Any certificate signed by any officer of any Selling Stockholder and delivered to the Representative or counsel for the Underwriters in connection with the offering of the Securities shall be deemed a representation and warranty by such Selling Stockholder, as to matters covered thereby, to each Underwriter.

(c)           Advent International Corporation represents and warrants to each Underwriter as of the date hereof, the Applicable Time referred to in Section 1(a)(i) hereof, at the Closing Time referred to in Section 2(c) hereof and as of each Date of Delivery (if any) referred to in Section 2(b) hereof, and agrees with each Underwriter, that it has no reason to believe that the representations and warranties of the Company contained in this Section 1 are not true and correct, is familiar with the Registration Statement and has no knowledge of any fact, condition or information not disclosed in the General Disclosure Package or the Prospectus or any supplement thereto which has materially and adversely affected or may materially and adversely affect the business of the Company or any of its subsidiaries.

SECTION 2.           Sale and Delivery to Underwriters; Closing.

(a)           Initial Securities.  On the basis of the representations and warranties herein contained and subject to the terms and conditions herein set forth, the Selling Stockholders, severally and not jointly, agree to sell to each Underwriter, severally and not jointly, and each Underwriter, severally and not jointly, agrees to purchase from each Selling Stockholder, at the price per share of [$          ] (the “purchase price per share”), that proportion of the number of Initial Securities set forth in Schedule B opposite the name of such Selling Stockholder, which the number of Initial Securities set forth in Schedule A opposite the name of such Underwriter, plus any additional number of Initial Securities which such Underwriter may become obligated to purchase pursuant to the provisions of Section 9 hereof, bears to the total number of Initial Securities, subject, in each case, to such adjustments among the Underwriters as the Representative in its sole discretion shall make to eliminate any sales or purchases of fractional securities.
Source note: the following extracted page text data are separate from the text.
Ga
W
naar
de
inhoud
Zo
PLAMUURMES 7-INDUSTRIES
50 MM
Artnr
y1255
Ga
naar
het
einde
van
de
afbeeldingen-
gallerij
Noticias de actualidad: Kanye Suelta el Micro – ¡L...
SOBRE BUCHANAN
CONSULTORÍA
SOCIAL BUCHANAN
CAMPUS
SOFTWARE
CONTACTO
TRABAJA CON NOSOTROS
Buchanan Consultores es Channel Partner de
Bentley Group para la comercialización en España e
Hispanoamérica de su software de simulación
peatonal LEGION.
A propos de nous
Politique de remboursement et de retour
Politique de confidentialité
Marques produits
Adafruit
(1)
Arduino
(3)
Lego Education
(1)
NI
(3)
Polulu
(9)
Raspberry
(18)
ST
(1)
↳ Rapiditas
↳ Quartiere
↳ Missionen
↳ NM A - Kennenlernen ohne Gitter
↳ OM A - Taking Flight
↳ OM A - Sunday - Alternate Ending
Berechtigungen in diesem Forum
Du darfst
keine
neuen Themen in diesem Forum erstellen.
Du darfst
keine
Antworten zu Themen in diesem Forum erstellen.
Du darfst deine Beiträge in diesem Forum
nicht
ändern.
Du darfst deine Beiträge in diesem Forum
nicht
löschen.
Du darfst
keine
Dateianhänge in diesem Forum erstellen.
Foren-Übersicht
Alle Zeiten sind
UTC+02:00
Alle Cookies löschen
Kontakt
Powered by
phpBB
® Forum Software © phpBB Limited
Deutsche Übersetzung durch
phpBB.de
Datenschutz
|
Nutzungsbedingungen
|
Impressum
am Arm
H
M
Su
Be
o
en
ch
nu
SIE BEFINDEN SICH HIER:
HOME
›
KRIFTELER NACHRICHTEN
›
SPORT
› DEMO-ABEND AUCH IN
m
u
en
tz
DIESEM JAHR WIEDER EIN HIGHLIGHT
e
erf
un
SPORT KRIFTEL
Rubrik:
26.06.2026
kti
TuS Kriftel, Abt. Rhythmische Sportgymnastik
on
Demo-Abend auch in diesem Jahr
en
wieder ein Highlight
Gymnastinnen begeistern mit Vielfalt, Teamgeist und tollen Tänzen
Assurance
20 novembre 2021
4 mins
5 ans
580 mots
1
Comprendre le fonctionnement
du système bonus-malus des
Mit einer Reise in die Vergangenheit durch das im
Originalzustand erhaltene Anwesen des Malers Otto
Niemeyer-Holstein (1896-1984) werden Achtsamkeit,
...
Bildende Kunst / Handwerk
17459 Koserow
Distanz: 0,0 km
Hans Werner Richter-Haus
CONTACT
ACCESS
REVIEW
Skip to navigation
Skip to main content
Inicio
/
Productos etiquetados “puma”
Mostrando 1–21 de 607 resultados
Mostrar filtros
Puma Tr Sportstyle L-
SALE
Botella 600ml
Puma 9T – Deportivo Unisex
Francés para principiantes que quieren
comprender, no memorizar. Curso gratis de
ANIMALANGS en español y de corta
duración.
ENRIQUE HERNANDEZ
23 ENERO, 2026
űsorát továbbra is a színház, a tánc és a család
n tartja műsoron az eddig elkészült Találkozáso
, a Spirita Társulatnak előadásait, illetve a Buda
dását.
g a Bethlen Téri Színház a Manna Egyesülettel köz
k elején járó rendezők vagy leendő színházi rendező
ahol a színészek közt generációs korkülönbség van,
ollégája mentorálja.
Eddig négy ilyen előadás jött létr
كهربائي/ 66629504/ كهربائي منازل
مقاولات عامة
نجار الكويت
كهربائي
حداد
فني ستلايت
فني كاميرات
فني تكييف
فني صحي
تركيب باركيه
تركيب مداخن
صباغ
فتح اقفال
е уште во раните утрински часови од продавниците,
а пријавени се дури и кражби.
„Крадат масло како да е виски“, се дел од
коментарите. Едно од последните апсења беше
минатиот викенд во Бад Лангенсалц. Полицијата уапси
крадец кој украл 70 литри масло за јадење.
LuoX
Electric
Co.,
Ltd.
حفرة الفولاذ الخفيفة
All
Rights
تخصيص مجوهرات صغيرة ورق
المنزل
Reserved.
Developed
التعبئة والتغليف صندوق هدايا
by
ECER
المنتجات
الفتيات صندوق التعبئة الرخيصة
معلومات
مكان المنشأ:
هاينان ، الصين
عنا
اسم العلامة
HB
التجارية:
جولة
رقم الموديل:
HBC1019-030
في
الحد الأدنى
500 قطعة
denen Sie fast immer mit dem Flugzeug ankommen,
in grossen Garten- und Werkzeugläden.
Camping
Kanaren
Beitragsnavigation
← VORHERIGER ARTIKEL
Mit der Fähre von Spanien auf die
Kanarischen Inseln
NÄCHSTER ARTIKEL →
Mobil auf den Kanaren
(b)           Option Securities. In addition, on the basis of the representations and warranties herein contained and subject to the terms and conditions herein set forth, the JPI and Advent International Corporation, acting severally and not jointly, hereby grant an option to the Underwriters, severally and not jointly, to purchase up to an additional                   shares of Common Stock, as set forth in Schedule B, at the price per share, less an amount per share equal to any dividends or distributions declared by the Company and payable on the Initial Securities but not payable on the Option Securities.  The option hereby granted will expire 30 days after the date hereof and may be exercised in whole or in part from time to time only for the purpose of covering over-allotments which may be made in connection with the offering and distribution of the Initial Securities upon notice by the Representative to JPI and Advent International Corporation setting forth the number of Option Securities as to which the several Underwriters are then exercising the option and the time and date of payment and delivery for such Option Securities.  Any such time and date of delivery (a “Date of Delivery”) shall be determined by the Representative, but shall not be later than seven full business days after the exercise of said option, nor in any event prior to the Closing Time, as hereinafter defined.  If the option is exercised as to all or any portion of the Option Securities, each of the Underwriters, acting severally and not jointly, will purchase that proportion of the total number of Option Securities then being purchased which the number of Initial Securities set forth in Schedule A opposite the name of such Underwriter bears to the total number of Initial Securities, subject in each case to such adjustments as the Representative in its discretion shall make to eliminate any sales or purchases of fractional shares.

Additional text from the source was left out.